WFAE (90.7 MHz) is a non-commercial public radio station in Charlotte, North Carolina. It is the main NPR news and information member in the Charlotte region. The station's main studios and offices are at One University Place in the University City neighborhood of northeast Charlotte.  A satellite studio is at Spirit Square on North College Street in downtown Charlotte.

WFAE has an effective radiated power (ERP) of 100,000 watts, the maximum for non-grandfathered FM stations.  The transmitter is located in northeastern Mecklenburg County.  WFAE broadcasts using HD Radio technology.  Its HD-2 digital subchannel has a jazz format and its HD-3 subchannel carries the Public Radio Exchange (PRX) Remix.

Programming
On weekdays, WFAE has all news and information programming.  It carries NPR's national shows such as Morning Edition, All Things Considered, Fresh Air with Terry Gross, 1A, Here and Now, The Takeaway and Marketplace, along with the BBC World Service heard overnight.  WFAE produces an hour-long weekday call-in program, Charlotte Talks with Mike Collins, heard live at 9 a.m. and repeated at 7 p.m.  Frequent news updates come from NPR and the WFAE news staff.

On weekends, WFAE features specialty programs.  Weekly NPR shows include Wait, Wait, Don't Tell Me, This American Life, Ask Me Another, The TED Radio Hour, On The Media and The New Yorker Radio Hour.  Sunday evenings include the New Age music and Electronica show Echoes.

History

Student-run station
On April 18, 1977, WFAE first signed on the air. It was the student radio service of the University of North Carolina at Charlotte, broadcasting classical music and jazz.  It was originally on 90.9 MHz from a 10-watt transmitter atop the library building. It succeeded a student-run carrier current station known as "WVFN" (Voice of the Forty Niners), which operated from the basement of the Cone University Center. As of 1976, the station had reduced the amount of Top 40 music and increased jazz programming.

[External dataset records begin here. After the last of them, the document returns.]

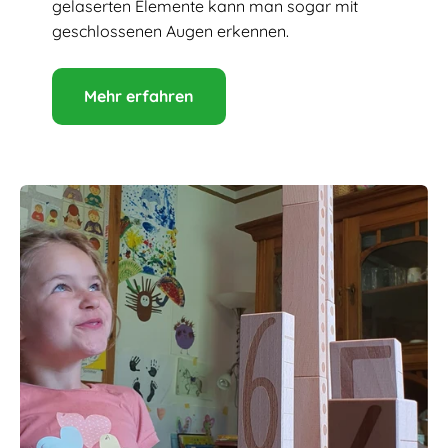
gelaserten Elemente kann man sogar mit
geschlossenen Augen erkennen.
Mehr erfahren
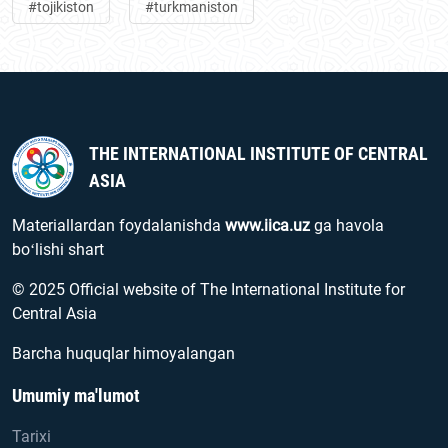
#tojikiston
#turkmaniston
THE INTERNATIONAL INSTITUTE OF CENTRAL
ASIA
Materiallardan foydalanishda
www.iica.uz
ga havola
boʻlishi shart
© 2025 Official website of The International Institute for
Central Asia
Barcha huquqlar himoyalangan
Umumiy ma'lumot
Tarixi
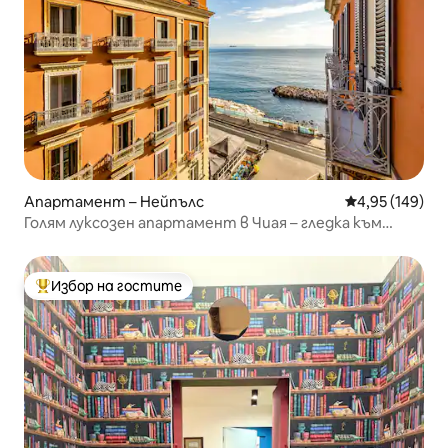
Апартамент – Нейпълс
Средна оценка
4,95 (149)
Голям луксозен апартамент в Чиая – гледка към
морето на Капри
Избор на гостите
Най-популярен избор на гостите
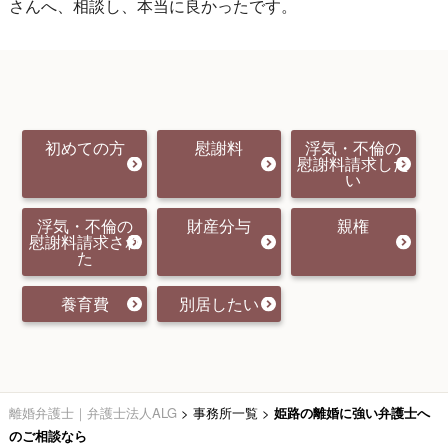
さんへ、相談し、本当に良かったです。
初めての方
慰謝料
浮気・不倫の
慰謝料請求した
い
浮気・不倫の
財産分与
親権
慰謝料請求され
た
養育費
別居したい
離婚弁護士｜弁護士法人ALG
>
事務所一覧
>
姫路の離婚に強い弁護士へ
のご相談なら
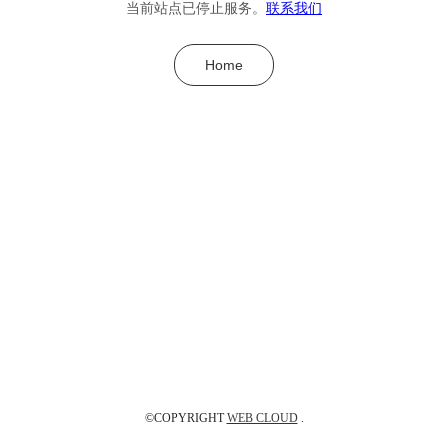
当前站点已停止服务。
联系我们
Home
©COPYRIGHT
WEB CLOUD
.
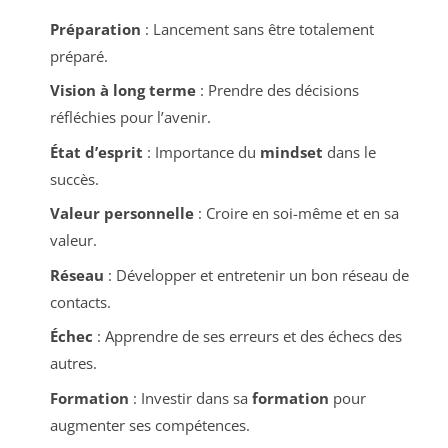
Préparation
: Lancement sans être totalement
préparé.
Vision à long terme
: Prendre des décisions
réfléchies pour l’avenir.
État d’esprit
: Importance du
mindset
dans le
succès.
Valeur personnelle
: Croire en soi-même et en sa
valeur.
Réseau
: Développer et entretenir un bon réseau de
contacts.
Échec
: Apprendre de ses erreurs et des échecs des
autres.
Formation
: Investir dans sa
formation
pour
augmenter ses compétences.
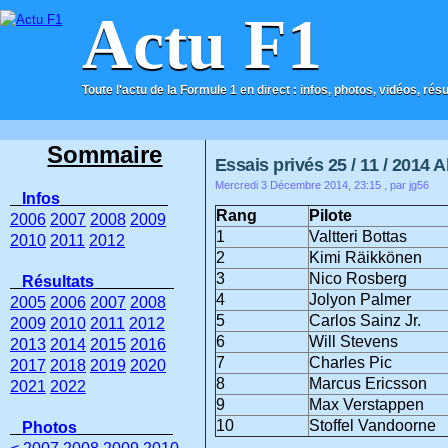
Actu F1
Toute l'actu de la Formule 1 en direct : infos, photos, vidéos, rés
ACCUEIL
CONTACT
Sommaire
Essais privés 25 / 11 / 2014 
Mercredi 3 Décembre 2014, 23:15
, par jg56
Infos
Rang
Pilote
2006
2007
2008
2009
1
Valtteri Bottas
2010
2011
2012
2
Kimi Räikkönen
3
Nico Rosberg
Résultats
4
Jolyon Palmer
2005
2006
2007
2008
5
Carlos Sainz Jr.
2009
2010
2011
2012
6
Will Stevens
2013
2014
2015
2016
7
Charles Pic
2017
2018
2019
2020
8
Marcus Ericsson
2021
2022
9
Max Verstappen
10
Stoffel Vandoorne
Photos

The outlet was limited by its small budget, $25,000 a year, all collected from UNCC student fees. Its signal was limited to only the campus and surrounding neighborhoods of northeastern Charlotte and Mecklenburg County.

NPR affiliation
Charlotte was one of the largest markets in the South without an NPR member station until South Carolina Educational Radio outlet WPRV (now WNSC-FM) launched from a transmitter at Rock Hill on January 3, 1978. It initially broadcasting instructional programs during the day before beginning a full-time schedule in July.

In September 1978, WFAE secured Federal Communications Commission (FCC) approval to move to 90.7 MHz with a full 100,000 watts. However, construction of the upgraded facility was hindered by state procurement delays.

High power debut
The station went off the air on December 7, 1979, to allow construction of its full-power facility to begin. It returned at full power on June 29, 1981. On that day, it became North Carolina's third full NPR member station, alongside WFDD in the Piedmont Triad and WUNC in the Triangle.

In addition to NPR programs, the new station aired jazz during the day with classical music at night and on Sundays. Later, jazz was moved to night. The station grew rapidly, and within five years moved to larger studios in the One University Place building near the UNC Charlotte campus, where the station is still based today.

In February 1986, WFAE began airing new-age music on a Sunday evening show emphasizing contemporary jazz, featuring such artists as George Winston and Kitaro. The show was called "New Age Sunday" at first, but the station dropped that name to distance itself from the new age spiritual movement. In 1987, WFAE began broadcasting 24 hours a day and began airing more news and information programming along with more contemporary jazz, dropping classical music because WDAV played it.

Foundation control
WFAE's growth occurred amid financial uncertainty. UNC Charlotte was eventually forced to end support for the station due to a budget crunch. On  April 15, 1993, UNC Charlotte handed over control to a nonprofit community board, the University Radio Foundation, which still owns the station today.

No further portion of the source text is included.